When the characters took to the main stage, they stepped out of their stock costumes and into the more comfortable attire of denizens of a modern ‘Wellness’ Spa. This concept makes little demand on the costume dept but a cast dressed in towelling robes and scrubs doesn’t make for much of a spectacle. There is a convoluted plot, sillier than most, with thwarted lovers and magic powders that even Mascagni himself had reservations about and there was some bizarre dancing.

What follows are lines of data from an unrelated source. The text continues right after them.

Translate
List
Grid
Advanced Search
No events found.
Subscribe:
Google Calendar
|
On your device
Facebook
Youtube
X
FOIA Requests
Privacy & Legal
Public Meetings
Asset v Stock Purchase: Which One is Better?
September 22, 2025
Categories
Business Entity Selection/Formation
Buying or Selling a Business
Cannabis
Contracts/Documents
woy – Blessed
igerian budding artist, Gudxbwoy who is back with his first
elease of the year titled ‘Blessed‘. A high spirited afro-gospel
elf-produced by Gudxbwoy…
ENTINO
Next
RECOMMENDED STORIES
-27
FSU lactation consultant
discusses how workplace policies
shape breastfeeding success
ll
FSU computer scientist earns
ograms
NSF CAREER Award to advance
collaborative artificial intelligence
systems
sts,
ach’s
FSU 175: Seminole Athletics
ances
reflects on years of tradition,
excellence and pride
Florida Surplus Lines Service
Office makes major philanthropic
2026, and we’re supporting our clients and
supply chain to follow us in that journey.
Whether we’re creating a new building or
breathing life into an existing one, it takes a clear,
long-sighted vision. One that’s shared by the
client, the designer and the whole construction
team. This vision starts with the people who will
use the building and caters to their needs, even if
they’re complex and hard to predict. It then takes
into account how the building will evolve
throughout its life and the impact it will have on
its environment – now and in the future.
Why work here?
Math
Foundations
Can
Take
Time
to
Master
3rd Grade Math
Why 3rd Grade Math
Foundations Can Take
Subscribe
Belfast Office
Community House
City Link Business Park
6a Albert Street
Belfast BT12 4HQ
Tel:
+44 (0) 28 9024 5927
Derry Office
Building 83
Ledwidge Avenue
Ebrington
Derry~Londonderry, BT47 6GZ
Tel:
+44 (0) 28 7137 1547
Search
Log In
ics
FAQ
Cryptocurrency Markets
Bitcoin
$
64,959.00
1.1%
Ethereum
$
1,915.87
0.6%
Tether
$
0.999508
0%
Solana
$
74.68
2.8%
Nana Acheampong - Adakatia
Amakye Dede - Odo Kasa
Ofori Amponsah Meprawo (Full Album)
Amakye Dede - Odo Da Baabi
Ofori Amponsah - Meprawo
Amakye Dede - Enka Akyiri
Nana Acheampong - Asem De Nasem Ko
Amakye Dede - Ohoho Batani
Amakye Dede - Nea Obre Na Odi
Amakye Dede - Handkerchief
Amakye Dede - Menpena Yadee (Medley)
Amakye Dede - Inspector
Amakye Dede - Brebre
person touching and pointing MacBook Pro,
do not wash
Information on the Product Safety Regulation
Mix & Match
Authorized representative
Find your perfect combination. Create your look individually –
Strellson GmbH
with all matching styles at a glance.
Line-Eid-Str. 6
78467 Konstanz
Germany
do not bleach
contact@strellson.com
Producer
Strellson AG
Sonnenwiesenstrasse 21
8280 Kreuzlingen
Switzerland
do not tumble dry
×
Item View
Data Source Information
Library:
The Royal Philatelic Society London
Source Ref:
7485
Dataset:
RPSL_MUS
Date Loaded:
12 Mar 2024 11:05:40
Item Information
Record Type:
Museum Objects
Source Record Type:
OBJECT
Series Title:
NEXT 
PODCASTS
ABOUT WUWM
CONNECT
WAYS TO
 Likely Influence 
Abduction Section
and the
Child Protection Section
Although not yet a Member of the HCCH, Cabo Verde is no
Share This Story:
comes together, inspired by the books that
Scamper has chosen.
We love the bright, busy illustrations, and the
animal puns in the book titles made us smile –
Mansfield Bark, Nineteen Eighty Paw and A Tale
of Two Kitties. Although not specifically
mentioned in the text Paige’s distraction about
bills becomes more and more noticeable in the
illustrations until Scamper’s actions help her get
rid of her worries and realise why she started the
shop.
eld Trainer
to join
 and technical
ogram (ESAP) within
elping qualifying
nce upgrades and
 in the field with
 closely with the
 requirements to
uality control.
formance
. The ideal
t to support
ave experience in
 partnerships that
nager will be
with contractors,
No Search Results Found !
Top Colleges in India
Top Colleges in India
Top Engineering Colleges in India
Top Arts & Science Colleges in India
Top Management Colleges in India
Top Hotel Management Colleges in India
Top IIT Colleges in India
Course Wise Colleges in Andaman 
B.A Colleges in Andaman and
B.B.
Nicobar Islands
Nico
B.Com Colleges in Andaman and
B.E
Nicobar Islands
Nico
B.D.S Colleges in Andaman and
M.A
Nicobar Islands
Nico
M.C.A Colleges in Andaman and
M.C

Le Maschere, by Pietro Mascagni: Ioana Constantin Pipelea, Gillen Munguia, Andrew Morstein, and Lavinia Bini. Picture: Patricio Cassinoni
Le Maschere, by Pietro Mascagni: Ioana Constantin Pipelea, Gillen Munguia, Andrew Morstein, and Lavinia Bini. Picture: Patricio Cassinoni

The opera notoriously premiered in simultaneous performances in six Italian houses in 1901 and was not deemed a success. Wexford gave it a good rattle. The music is pleasant and well played by the Festival Orchestra under Fionnuala Hunt and the finale ensembles were particularly well executed, but the production didn’t convince that this Mascagni rarity is one for the neglected masterpiece box.

The three main productions clocked in at a tidy running time of 2 and half hours each. Outside of the headline shows, there is much going on with a busy schedule of short works, recitals and a community opera. Lady Gregory in America, a second collaboration between Colm Tóibín and Alberto Caruso features among the ‘pocket operas’ and a drama around the scandalous episodes in the life of Puccini crafted by W Niall Morris gave an opportunity for young artists to shine.